Facebook Inverse Cooking Algorithm

Original article was published on Deep Learning on Medium

Facebook Inverse Cooking Algorithm

Predicting a full recipe from an image better than humans

Figure 1 Predicted ingredients after running Inverse Cooking algorithm in a meal of sushi.

This recipe retrieval algorithm was developed by Facebook AI Research and it is able to predict ingredients, cooking instructions and a title for a recipe, directly from an image (Figure 2) [1].

Figure 2 Example of a generated recipe by the Inverse Cooking Algorithm

In the past, algorithms have been using simple systems of recipe retrieval based on image similarities in an embedding space. This approach is highly dependent on the quality of the learned embedding, dataset size and variability. Therefore, these approaches fail when there is no match between the input image and the static dataset [1].

Inverse cooking algorithm instead of retrieving a recipe directly from an image, proposes a pipeline with an intermediate step where the set of ingredients is first obtained. This allows the generation of the instructions not only taking into account the image, but also the ingredients (Figure 1) [1].

Figure 3 Inverse Cooking recipe generation model with the multiple encoders and decoders, generating the cooking instructions [1]

One of the major achievements of this method was to present higher accuracy than a baseline recipe retrieval system [2] and average human [1], while trying to predict the ingredients from an image.

Figure 4 Left: IoU and F1 scores for ingredients obtained with retrieval approach [2], Facebook’s method (Ours) and humans. Right: Recipe success rate according to human judgment [1]

Inverse Cooking algorithm was included in a food recommendation system app developed and published here.
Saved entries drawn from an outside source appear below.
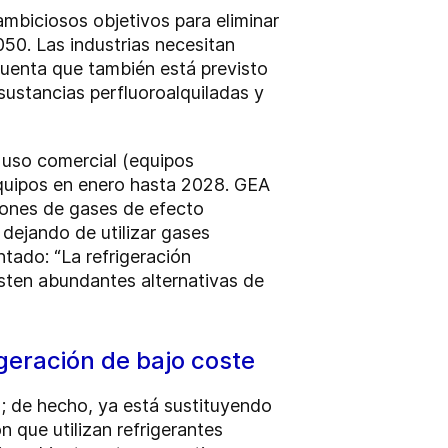
mbiciosos objetivos para eliminar
050. Las industrias necesitan
cuenta que también está previsto
ustancias perfluoroalquiladas y
e uso comercial (equipos
equipos en enero hasta 2028. GEA
siones de gases de efecto
dejando de utilizar gases
tado: “La refrigeración
isten abundantes alternativas de
geración de bajo coste
a; de hecho, ya está sustituyendo
 que utilizan refrigerantes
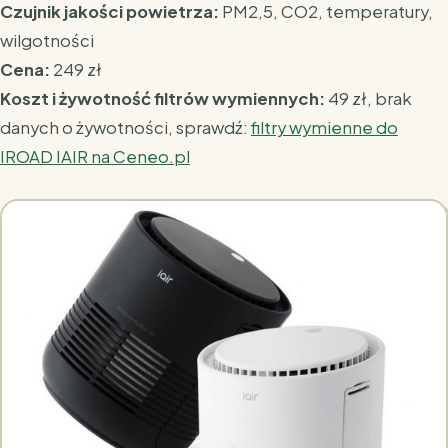
Czujnik jakości powietrza:
PM2,5, CO2, temperatury,
wilgotności
Cena:
249 zł
Koszt i żywotność filtrów wymiennych:
49 zł, brak
danych o żywotności,
sprawdź:
filtry wymienne do
IROAD IAIR na Ceneo.pl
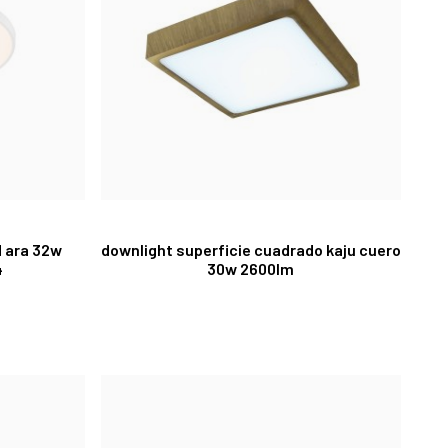
d ara 32w
downlight superficie cuadrado kaju cuero
4
30w 2600lm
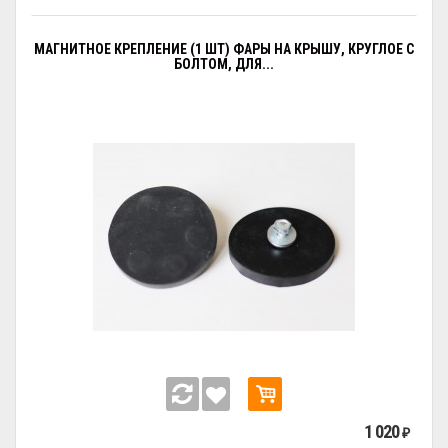
МАГНИТНОЕ КРЕПЛЕНИЕ (1 ШТ) ФАРЫ НА КРЫШУ, КРУГЛОЕ С
БОЛТОМ, ДЛЯ...
1 020
₽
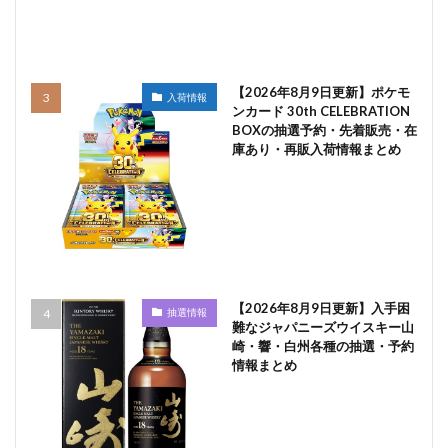
【2026年8月9日更新】ポケモ
入荷情報
ンカード 30th CELEBRATION
BOXの抽選予約・先着販売・在
庫あり・再販入荷情報まとめ
【2026年8月9日更新】入手困
抽選情報
難なジャパニーズウイスキー山
崎・響・白州各種の抽選・予約
情報まとめ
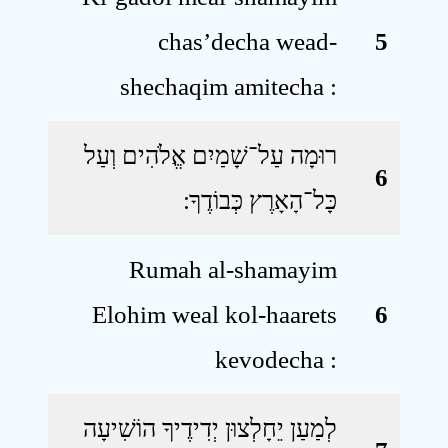
chas’decha wead-
5
shechaqim amitecha :
רוּמָה עַל־שָׁמַיִם אֱלֹהִים וְעַל
6
כָּל־הָאָרֶץ כְּבוֹדֶךָ ׃
Rumah al-shamayim
Elohim weal kol-haarets
6
kevodecha :
לְמַעַן יֵחָלְצוּן יְדִידֶיךָ הוֹשִׁיעָה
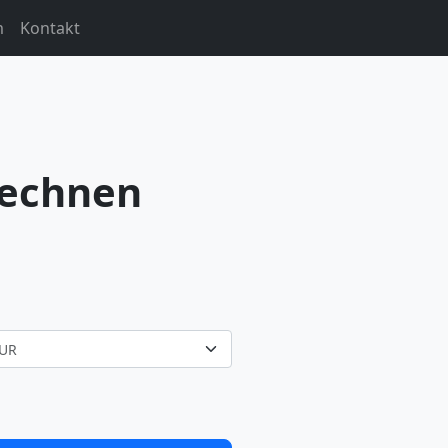
m
Kontakt
rechnen
UR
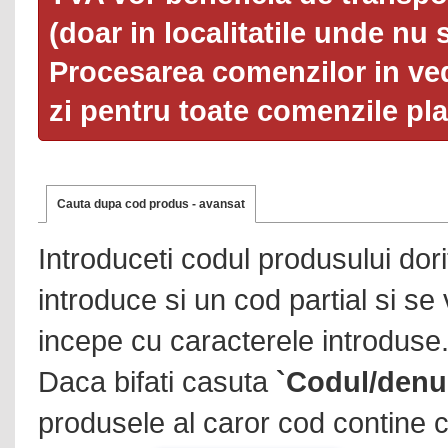
(doar in localitatile unde nu 
Procesarea comenzilor in ved
zi pentru toate comenzile pl
Cauta dupa cod produs - avansat
Introduceti codul produsului dor
introduce si un cod partial si se
incepe cu caracterele introduse
Daca bifati casuta
`Codul/denu
produsele al caror cod contine c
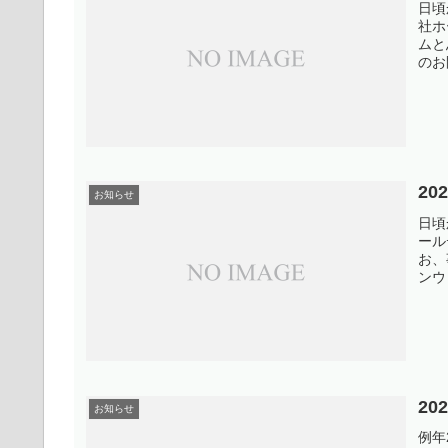
日頃
社ホ
ムと
のお
2
お知らせ
日頃
ール
お、
ンウ
2
お知らせ
例年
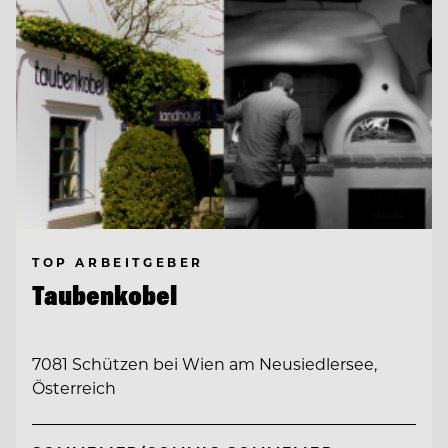
TOP ARBEITGEBER
Taubenkobel
7081 Schützen bei Wien am Neusiedlersee,
Österreich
Based on the predicted ingredients in the web application, several suggestions are provided to the user, such as: different ingredient combinations (Figure 1).


[1] A. Salvador, M. Drozdzal, X. Giro-i-Nieto and A. Romero, “Inverse Cooking: Recipe Generation from Food Images,” Computer Vision and Pattern Recognition, 2018.

[2] A. Salvador, N. Hynes, Y. Aytar, J. Marin, F. Ofli, I. Weber and A. Torralba, “Learning cross-modal embeddings for cooking recipes and food images,” Computer Vision and Pattern Recognition, 2017.